"WOUND"

Rankin, Robert L rankin at ku.edu
Mon May 8 18:07:59 UTC 2006


Yep, the relationship between accent, pitch, laryngeal and segmental features is a wide-open area in Siouan phonology.  I did a paper for one of the Mid America MALC volumes several years back in which I related V?V sequences (where the Vs are identical) to phonemic falling pitch, with examples from Ponca, Quapaw, Biloxi and a few from Hidatsa.  The Ponca cases provided very nice recorded examples in which the falling pitch "bottomed out" in the middle of a long or geminate vowel resulting in either [creaky voice] or [?] generated between the two halves of the VV sequence.  This often resulted in a "broken vowel", as SE Asianists like to call them.  So an earlier falling pitch (high pitch on the 1st mora) might be something to look at in phonetic [V?V] sequences.
 
Bob

________________________________

From: owner-siouan at lists.colorado.edu on behalf of Rgraczyk at aol.com
Sent: Mon 5/8/2006 12:24 PM
To: siouan at lists.colorado.edu
Subject: Re: "WOUND"


In a message dated 5/7/2006 3:47:23 PM Mountain Standard Time, rankin at ku.edu writes:

	That's interesting.  So the Crow rule(s) should actually be:
	
	*?V  >  *V?  >  VV'  with the usual pitch-raising phonetic characteristics of [?] showing up in place of the [?] itself.  Makes perfect sense to me.
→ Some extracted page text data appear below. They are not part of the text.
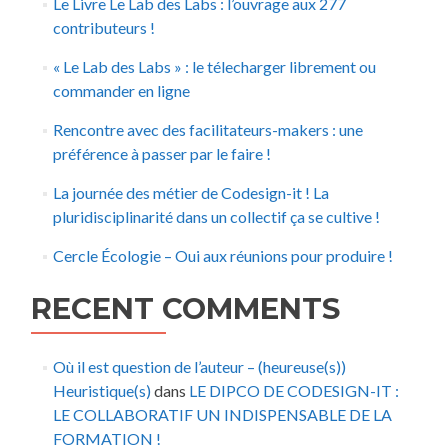
Le Livre Le Lab des Labs : l’ouvrage aux 277
contributeurs !
« Le Lab des Labs » : le télecharger librement ou
commander en ligne
Rencontre avec des facilitateurs-makers : une
préférence à passer par le faire !
La journée des métier de Codesign-it ! La
pluridisciplinarité dans un collectif ça se cultive !
Cercle Écologie – Oui aux réunions pour produire !
RECENT COMMENTS
Où il est question de l’auteur – (heureuse(s))
Heuristique(s)
dans
LE DIPCO DE CODESIGN-IT :
LE COLLABORATIF UN INDISPENSABLE DE LA
FORMATION !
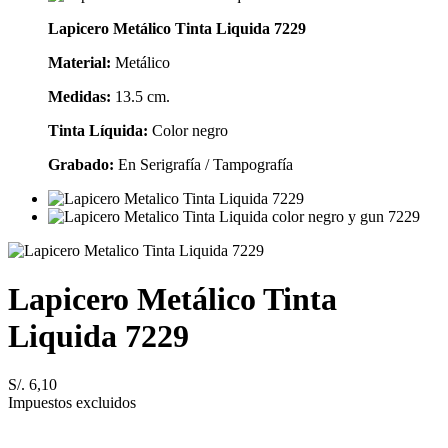
Lapicero Metálico Tinta Liquida 7229
Material:
Metálico
Medidas:
13.5 cm.
Tinta Líquida:
Color negro
Grabado:
En Serigrafía / Tampografía
Lapicero Metálico Tinta
Liquida 7229
S/. 6,10
Impuestos excluidos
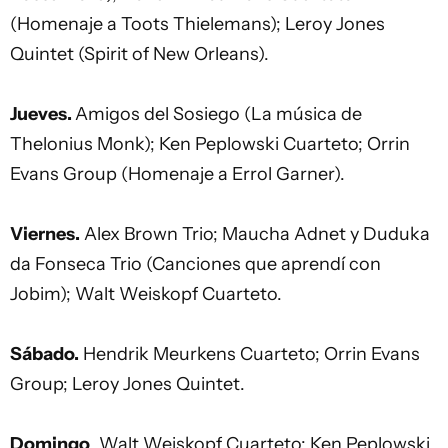
(Homenaje a Toots Thielemans); Leroy Jones
Quintet (Spirit of New Orleans).
Jueves.
Amigos del Sosiego (La música de
Thelonius Monk); Ken Peplowski Cuarteto; Orrin
Evans Group (Homenaje a Errol Garner).
Viernes.
Alex Brown Trio; Maucha Adnet y Duduka
da Fonseca Trio (Canciones que aprendí con
Jobim); Walt Weiskopf Cuarteto.
Sábado.
Hendrik Meurkens Cuarteto; Orrin Evans
Group; Leroy Jones Quintet.
Domingo
. Walt Weiskopf Cuarteto; Ken Peplowski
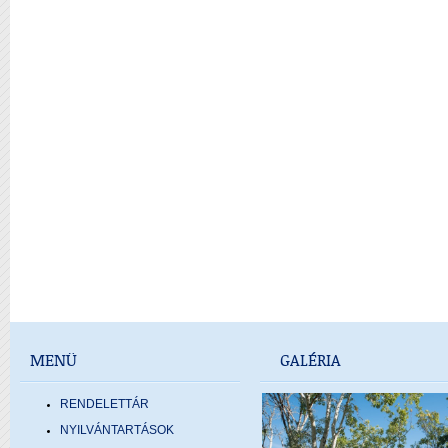
MENÜ
GALÉRIA
RENDELETTÁR
NYILVÁNTARTÁSOK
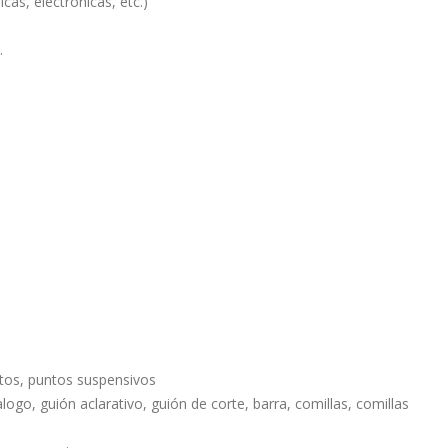
cas, electrónicas, etc.)
.
a
tos, puntos suspensivos
logo, guión aclarativo, guión de corte, barra, comillas, comillas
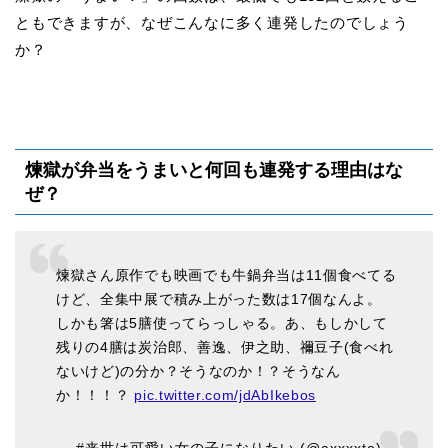
ともできますが、なぜこんなに多く連発したのでしょう
か？
煉獄が弁当をうまいと何回も連発する理由はな
ぜ？
煉獄さん原作でも映画でも牛鍋弁当は11個食べてる
けど、全集中展で積み上がった数は17個なんよ。
しかも箸は5膳使ってらっしゃる。あ、もしかして
残りの4膳は炭治郎、善逸、伊之助、禰豆子(食べれ
ないけど)の分か？そうなのか！？そうなん
か！！！？
pic.twitter.com/jdAbIkebos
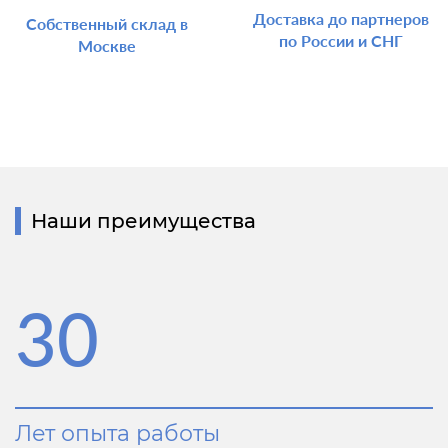
Доставка до партнеров
Собственный склад в
по России и СНГ
Москве
Наши преимущества
30
Лет опыта работы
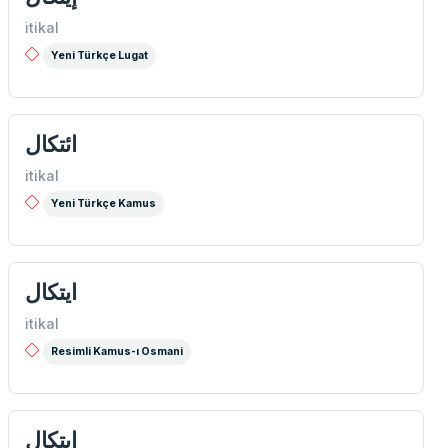
itikal
Yeni Türkçe Lugat
ائتكال
itikal
Yeni Türkçe Kamus
ايتكال
itikal
Resimli Kamus-ı Osmani
ایتكال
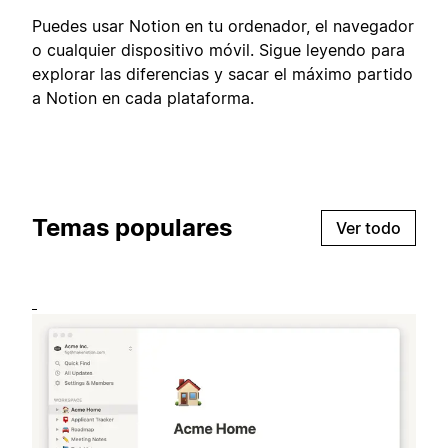
Puedes usar Notion en tu ordenador, el navegador
o cualquier dispositivo móvil. Sigue leyendo para
explorar las diferencias y sacar el máximo partido
a Notion en cada plataforma.
Temas populares
Ver todo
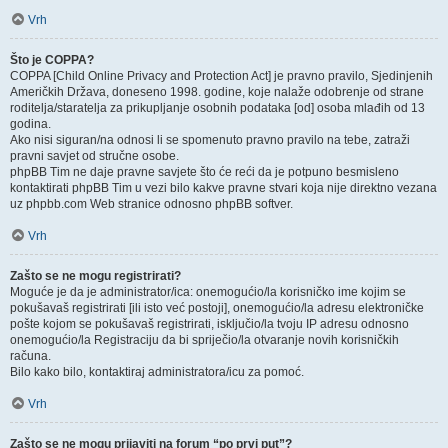
Vrh
Što je COPPA?
COPPA [Child Online Privacy and Protection Act] je pravno pravilo, Sjedinjenih
Američkih Država, doneseno 1998. godine, koje nalaže odobrenje od strane
roditelja/staratelja za prikupljanje osobnih podataka [od] osoba mlađih od 13
godina.
Ako nisi siguran/na odnosi li se spomenuto pravno pravilo na tebe, zatraži
pravni savjet od stručne osobe.
phpBB Tim ne daje pravne savjete što će reći da je potpuno besmisleno
kontaktirati phpBB Tim u vezi bilo kakve pravne stvari koja nije direktno vezana
uz phpbb.com Web stranice odnosno phpBB softver.
Vrh
Zašto se ne mogu registrirati?
Moguće je da je administrator/ica: onemogućio/la korisničko ime kojim se
pokušavaš registrirati [ili isto već postoji], onemogućio/la adresu elektroničke
pošte kojom se pokušavaš registrirati, isključio/la tvoju IP adresu odnosno
onemogućio/la Registraciju da bi spriječio/la otvaranje novih korisničkih
računa.
Bilo kako bilo, kontaktiraj administratora/icu za pomoć.
Vrh
Zašto se ne mogu prijaviti na forum “po prvi put”?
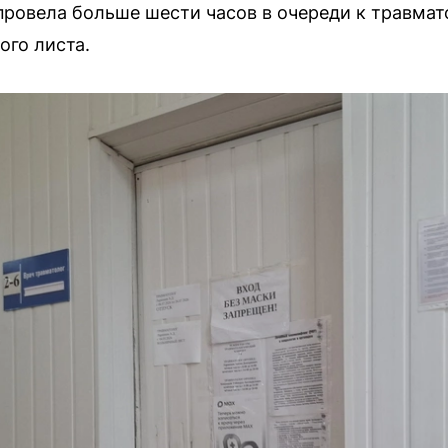
провела больше шести часов в очереди к травмат
ого листа.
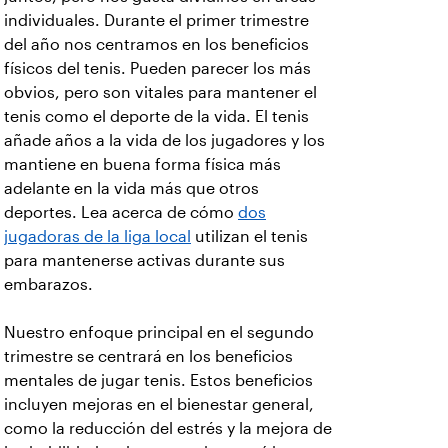
individuales. Durante el primer trimestre
del año nos centramos en los beneficios
físicos del tenis. Pueden parecer los más
obvios, pero son vitales para mantener el
tenis como el deporte de la vida. El tenis
añade años a la vida de los jugadores y los
mantiene en buena forma física más
adelante en la vida más que otros
deportes. Lea acerca de cómo
dos
jugadoras de la liga local
utilizan el tenis
para mantenerse activas durante sus
embarazos.
Nuestro enfoque principal en el segundo
trimestre se centrará en los beneficios
mentales de jugar tenis. Estos beneficios
incluyen mejoras en el bienestar general,
como la reducción del estrés y la mejora de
I have found about a dozen stems where the Hidatsa has V'?V, and the Crow has VV', e.g., Hi kure?e Cr kulee' 'keep'.  There are others, however, where Crow preserves the accentual pattern of the Hidatsa while losing the glottal: Hi ate'?e Cr asi'i 'appear', so the data is mixed.  In general, accentual patterns in Crow and Hidatsa cognates are often unpredictible.  We have a lot to learn in this area.